What Happens When a Human Gets Rabies?
Asia and Africa
The vast majority of human deaths due to rabies occur in Asia and Africa. More than 95% of all deaths associated with rabies happen in these continents. According to recent data, India has the highest number of deaths as a result of rabies each year, closely followed by Vietnam and Thailand.
This high incidence of deaths is likely to be associated with the cultural beliefs and medical treatments practiced in these regions. In particular, many of these populations do not believe in harming animals and dogs, even if they are dangerous or are known to possess the rabies virus. As a result, the stray dog population is notably higher and is more likely to affect humans in a negative way.
In addition, some cultural beliefs have an impact on the medical treatment sought. For example, it is a popular belief in India that a dog bite causes a puppy to be placed inside the human body that needs to be removed with the help of local witch-doctor medicine. As a result, there is often a delay before someone potentially exposed to rabies is able to access the post-exposure vaccination, which is particularly time-sensitive and only works if administered shortly after the bite. For this reason, a higher proportion of people who have been bitten do not access the vaccine in time and may die from the disease.
Americas and Europe
Rabies was once very prevalent among countries in Europe and the Americas and is thought to be of European origin. However, the impact that rabies has on the populations residing in these areas has greatly reduced since the introduction of public health measures to control the transmission of rabies virus.

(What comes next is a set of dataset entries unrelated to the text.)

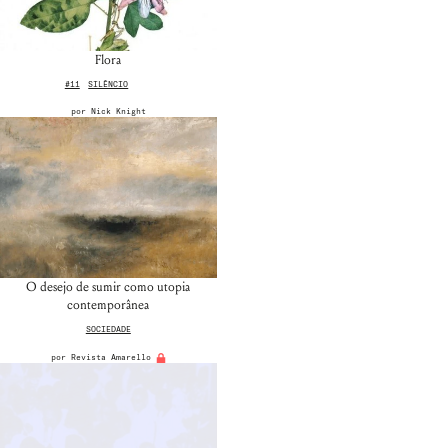
Flora
#11
SILÊNCIO
por
Nick Knight
Nome de usuário ou endereço de e-
mail
O desejo de sumir como utopia
Senha
contemporânea
Lembrar-me
SOCIEDADE
por
Revista Amarello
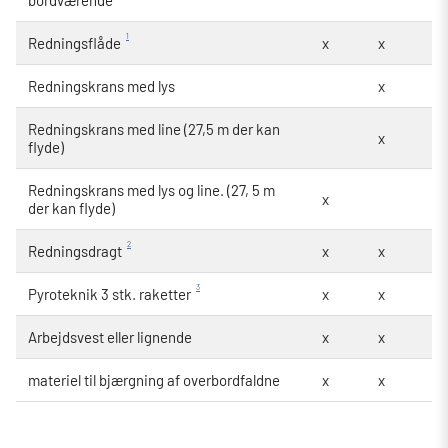
bordværende
1
Redningsflåde
x
x
Redningskrans med lys
x
Redningskrans med line (27,5 m der kan
x
flyde)
Redningskrans med lys og line. (27, 5 m
x
der kan flyde)
2
Redningsdragt
x
x
3
Pyroteknik 3 stk. raketter
x
x
Arbejdsvest eller lignende
x
x
materiel til bjærgning af overbordfaldne
x
x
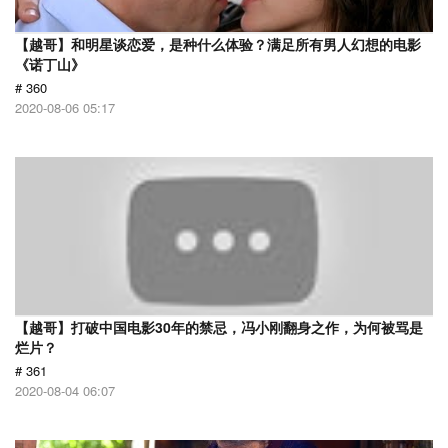
【越哥】和明星谈恋爱，是种什么体验？满足所有男人幻想的电影
《诺丁山》
# 360
2020-08-06 05:17
【越哥】打破中国电影30年的禁忌，冯小刚翻身之作，为何被骂是
烂片？
# 361
2020-08-04 06:07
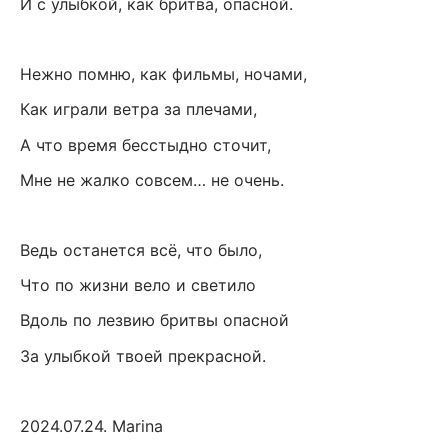
И с улыбкой, как бритва, опасной.
Нежно помню, как фильмы, ночами,
Как играли ветра за плечами,
А что время бесстыдно сточит,
Мне не жалко совсем… не очень.
Ведь останется всё, что было,
Что по жизни вело и светило
Вдоль по лезвию бритвы опасной
За улыбкой твоей прекрасной.
2024.07.24. Marina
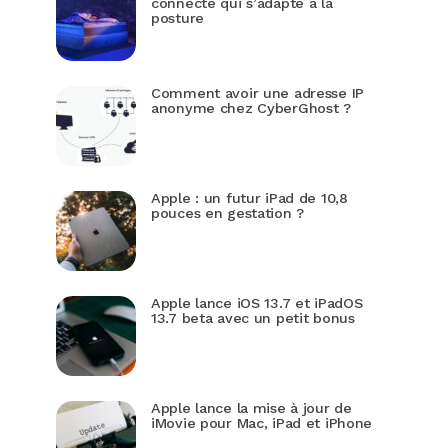
connecté qui s’adapte à la
posture
Comment avoir une adresse IP
anonyme chez CyberGhost ?
Apple : un futur iPad de 10,8
pouces en gestation ?
Apple lance iOS 13.7 et iPadOS
13.7 beta avec un petit bonus
Apple lance la mise à jour de
iMovie pour Mac, iPad et iPhone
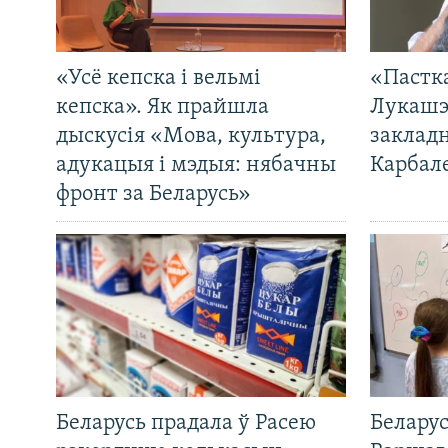
«Усё кепска і вельмі
«Пастка
кепска». Як прайшла
Лукашэ
дыскусія «Мова, культура,
закладн
адукацыя і мэдыя: нябачны
Карбал
фронт за Беларусь»
Беларусь прадала ў Расею
Беларус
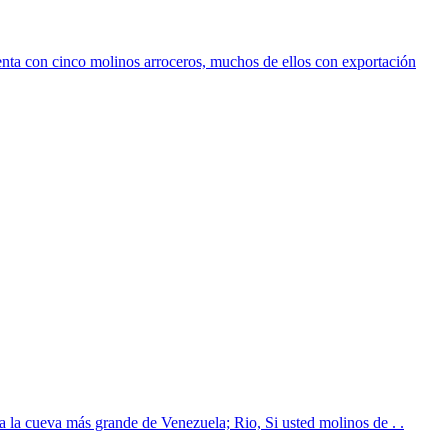
nta con cinco molinos arroceros, muchos de ellos con exportación
la cueva más grande de Venezuela; Rio, Si usted molinos de . .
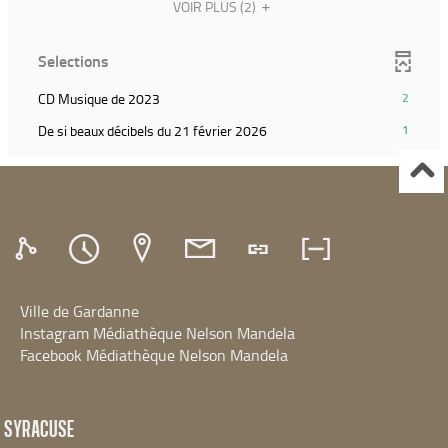
le
(Cliquer
VOIR PLUS
(2)
et
ajouter
la
filtre
pour
relancer
le
recherche)
et
ajouter
la
filtre
Selections
relancer
le
recherche)
et
la
filtre
relancer
(2
CD Musique de 2023
2
recherche)
et
la
résultats)
relancer
(1
De si beaux décibels du 21 février 2026
1
recherche)
(Cliquer
la
résultats)
pour
recherche)
(Cliquer
ajouter
pour
le
ajouter
filtre
le
et
filtre
relancer
et
la
relancer
recherche)
Ville de Gardanne
la
recherche)
Instagram Médiathèque Nelson Mandela
Facebook Médiathèque Nelson Mandela
SYRACUSE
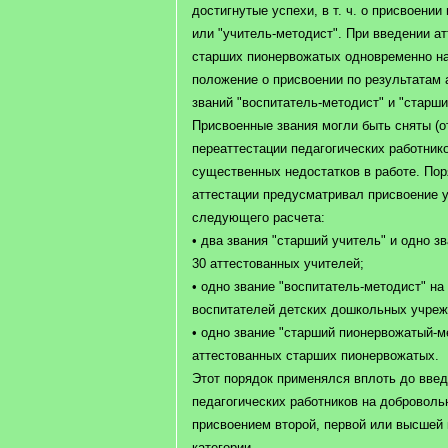
достигнутые успехи, в т. ч. о присвоении
или "учитель-методист". При введении ат
старших пионервожатых одновременно на
положение о присвоении по результатам
званий "воспитатель-методист" и "старш
Присвоенные звания могли быть сняты (о
переаттестации педагогических работник
существенных недостатков в работе. Пор
аттестации предусматривал присвоение у
следующего расчета:
• два звания "старший учитель" и одно з
30 аттестованных учителей;
• одно звание "воспитатель-методист" на
воспитателей детских дошкольных учреж
• одно звание "старший пионервожатый-м
аттестованных старших пионервожатых.
Этот порядок применялся вплоть до введ
педагогических работников на добровольн
присвоением второй, первой или высшей
категории.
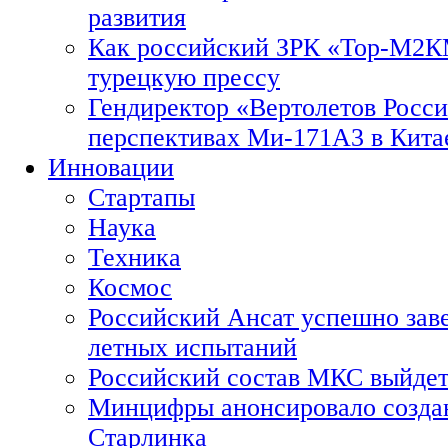
развития
Как российский ЗРК «Тор-М2
турецкую прессу
Гендиректор «Вертолетов Росси
перспективах Ми-171А3 в Кита
Инновации
Стартапы
Наука
Техника
Космос
Российский Ансат успешно зав
летных испытаний
Российский состав МКС выйдет
Минцифры анонсировало созда
Старлинка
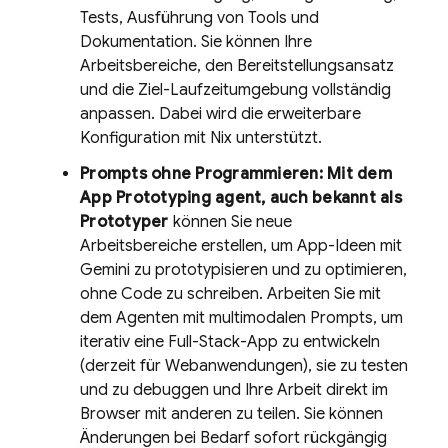
Tests, Ausführung von Tools und
Dokumentation. Sie können Ihre
Arbeitsbereiche, den Bereitstellungsansatz
und die Ziel-Laufzeitumgebung vollständig
anpassen. Dabei wird die erweiterbare
Konfiguration mit Nix
unterstützt.
Prompts ohne Programmieren: Mit dem
App Prototyping agent
, auch bekannt als
Prototyper
können Sie neue
Arbeitsbereiche erstellen, um App-Ideen mit
Gemini
zu prototypisieren und zu optimieren,
ohne Code zu schreiben. Arbeiten Sie mit
dem Agenten mit multimodalen Prompts, um
iterativ eine Full-Stack-App zu entwickeln
(derzeit für Webanwendungen), sie zu testen
und zu debuggen und Ihre Arbeit direkt im
Browser mit anderen zu teilen. Sie können
Änderungen bei Bedarf sofort rückgängig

These interventions have included widespread use of vaccinations for the vast majority of domestic animals, as well as access to post-exposure vaccinations for humans that suspect they have been in contact with the virus. As a result, in the past century, the incidence of rabies deaths has dropped significantly and continues to do so in these nations.
Australia and Antarctica
Rabies is almost non-existent in Australia and Antarctica. There have been no cases of rabies reported in Antarctica from wild animal bites at any point in history.
Until recently, stray animals living in the wild in Australia did not carry the rabies virus and it was therefore not possible for rabies to be transmitted to humans via an animal bite. However, the Australian Bat Lyssavirus (ABLA) was discovered in 1996, which carries similar symptoms and outcomes as rabies virus.